Page 90 of In the Shadows


Font Size:

Sid started packing up his tools. "I should head out. Grace wants me home for dinner, and I've got to shower off about three pounds of swamp water first."

"Thank you for this," Ronan said. "I'd still be staring at the dock, wondering where to start."

"That's what neighbors are for." Sid hoisted his toolbox. "Same time next Saturday?"

"I'll be here."

Sid nodded to Lila as he passed, and she watched him go with a thoughtful expression.

"He's good for you," she said when his truck had disappeared down Lake Road. "Having someone who understands."

"He thinks I'm still waiting for something bad to happen."

"Aren't you?"

Ronan looked at her. She stood barefoot on the grass, the late afternoon light catching the gold in her hair, and he thought about all the ways he'd learned to guard himself. All the walls he'd built. All the exits he'd always kept in sight.

"I'm trying not to," he said. "It's harder than I expected."

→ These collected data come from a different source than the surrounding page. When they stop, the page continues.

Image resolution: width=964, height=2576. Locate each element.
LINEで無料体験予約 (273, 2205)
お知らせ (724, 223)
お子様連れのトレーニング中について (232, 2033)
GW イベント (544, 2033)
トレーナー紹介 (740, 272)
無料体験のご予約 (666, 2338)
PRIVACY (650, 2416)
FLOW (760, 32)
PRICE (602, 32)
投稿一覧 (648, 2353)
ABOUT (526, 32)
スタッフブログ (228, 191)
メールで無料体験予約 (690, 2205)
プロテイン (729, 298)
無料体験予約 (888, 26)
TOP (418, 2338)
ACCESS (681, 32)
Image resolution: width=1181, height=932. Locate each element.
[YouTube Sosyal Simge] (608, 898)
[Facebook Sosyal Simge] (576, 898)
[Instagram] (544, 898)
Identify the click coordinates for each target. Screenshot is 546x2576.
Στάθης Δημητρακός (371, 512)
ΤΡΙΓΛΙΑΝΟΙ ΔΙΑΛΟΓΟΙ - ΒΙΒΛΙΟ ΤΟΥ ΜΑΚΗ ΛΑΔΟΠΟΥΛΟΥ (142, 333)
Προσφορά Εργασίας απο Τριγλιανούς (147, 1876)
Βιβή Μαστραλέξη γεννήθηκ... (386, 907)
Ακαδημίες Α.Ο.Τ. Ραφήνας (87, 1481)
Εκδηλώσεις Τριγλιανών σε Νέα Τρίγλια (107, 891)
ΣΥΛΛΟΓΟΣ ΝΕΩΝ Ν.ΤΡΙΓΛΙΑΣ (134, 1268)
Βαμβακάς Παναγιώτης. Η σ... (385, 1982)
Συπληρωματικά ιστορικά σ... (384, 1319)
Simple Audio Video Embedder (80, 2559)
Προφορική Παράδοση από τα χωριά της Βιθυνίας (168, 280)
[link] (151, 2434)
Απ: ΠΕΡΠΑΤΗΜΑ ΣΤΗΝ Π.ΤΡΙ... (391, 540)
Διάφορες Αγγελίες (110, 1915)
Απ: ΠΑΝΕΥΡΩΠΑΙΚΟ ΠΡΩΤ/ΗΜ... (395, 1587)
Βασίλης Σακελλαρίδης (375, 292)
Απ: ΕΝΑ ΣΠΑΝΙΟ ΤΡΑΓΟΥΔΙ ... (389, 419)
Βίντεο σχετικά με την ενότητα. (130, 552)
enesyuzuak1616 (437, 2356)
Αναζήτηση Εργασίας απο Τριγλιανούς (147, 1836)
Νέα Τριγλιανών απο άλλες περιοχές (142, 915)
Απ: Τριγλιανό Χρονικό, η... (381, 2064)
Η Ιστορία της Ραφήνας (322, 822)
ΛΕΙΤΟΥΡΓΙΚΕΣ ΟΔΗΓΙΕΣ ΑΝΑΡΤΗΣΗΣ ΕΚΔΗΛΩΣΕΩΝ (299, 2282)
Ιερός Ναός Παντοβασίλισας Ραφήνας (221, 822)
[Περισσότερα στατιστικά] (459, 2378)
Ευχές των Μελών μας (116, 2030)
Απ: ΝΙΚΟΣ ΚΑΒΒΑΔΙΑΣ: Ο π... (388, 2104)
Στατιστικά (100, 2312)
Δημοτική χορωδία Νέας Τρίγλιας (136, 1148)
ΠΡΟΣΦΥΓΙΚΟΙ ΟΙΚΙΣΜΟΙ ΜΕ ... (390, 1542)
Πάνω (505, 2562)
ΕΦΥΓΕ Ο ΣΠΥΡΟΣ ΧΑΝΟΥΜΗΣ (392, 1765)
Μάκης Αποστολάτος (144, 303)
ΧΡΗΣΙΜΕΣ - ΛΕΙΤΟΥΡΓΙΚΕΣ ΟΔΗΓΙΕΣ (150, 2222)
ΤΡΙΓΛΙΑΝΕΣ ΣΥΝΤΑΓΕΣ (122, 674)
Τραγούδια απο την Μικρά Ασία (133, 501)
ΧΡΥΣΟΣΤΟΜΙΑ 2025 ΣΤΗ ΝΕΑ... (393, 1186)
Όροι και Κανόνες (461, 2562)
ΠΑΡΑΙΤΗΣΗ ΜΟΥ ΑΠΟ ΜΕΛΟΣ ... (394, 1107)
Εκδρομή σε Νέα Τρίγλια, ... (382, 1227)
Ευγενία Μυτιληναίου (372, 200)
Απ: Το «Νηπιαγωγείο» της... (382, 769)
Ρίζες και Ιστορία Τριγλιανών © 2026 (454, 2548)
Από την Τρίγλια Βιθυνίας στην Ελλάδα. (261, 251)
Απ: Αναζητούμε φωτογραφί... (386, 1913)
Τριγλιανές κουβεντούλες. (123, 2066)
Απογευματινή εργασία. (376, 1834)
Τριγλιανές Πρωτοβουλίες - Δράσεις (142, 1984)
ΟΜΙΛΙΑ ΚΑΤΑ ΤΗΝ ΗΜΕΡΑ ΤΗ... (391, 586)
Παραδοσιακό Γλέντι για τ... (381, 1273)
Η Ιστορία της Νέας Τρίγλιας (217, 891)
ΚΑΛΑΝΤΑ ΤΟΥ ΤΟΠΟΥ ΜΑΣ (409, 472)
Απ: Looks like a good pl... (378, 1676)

"I know." She moved closer, took his hand. Her fingers were cool despite the heat. "I spent five years waiting for the other shoe to drop. Waiting for someone to figure out what I knew, what I was doing. It becomes a habit."

"How do you break it?"

"I don't know if you do. I think you just... build new habits on top of it. Better ones." She looked at the skeletal dock, the piles of lumber, the cooler, the tools, and the evidence of a day's work. "Like this. Building something instead of tearing it down."

"Sid says Quinn might have work for me. Construction security."

"Would you want that?"

"I don't know. I've never had a job that didn't involve classified briefings and operational security protocols." He squeezed her hand. "But I'm willing to find out."

She leaned into him, her head finding the hollow of his shoulder. They stood like that for a while, watching the light change over the water.

"The district attorney called today," she said quietly. "They've set a date for Warren's trial. February twelfth."

"That's sooner than they expected."

"He waived his right to delay. His lawyers are pushing for a speedy trial—they think they can suppress enough evidence to create reasonable doubt." Her voice hardened. "They're wrong."

"You sound sure."

"I am. My father's files are meticulous. The forensic accounting is solid. And the medical examiner's testimony about the drugs they used—" She stopped, took a breath. "They're not getting away with it. Not this time."

Ronan pulled her closer. He thought about what Sid had said—that you couldn't put your life on hold waiting for threats that might never come. That surviving the war wasn't the same as winning it.

"February twelfth," he said. "I'll be there."

"You don't have to?—"

"Yes, I do." He turned her to face him, his hands on her shoulders. "This is what I'm here for now. Not missions. Not operations. This. You. Whatever comes next."

Her eyes searched his face. "You mean that."

"I bought a house with a collapsing dock. I spent all day pulling up rotted boards with a guy I barely know. I'm thinking about taking a job that doesn't require a security clearance." He let himself smile. "I've never meant anything more in my life."

She kissed him then—not soft, not gentle, but fierce. Like she was trying to prove something. Or maybe just claiming it.

When she pulled back, her eyes were bright.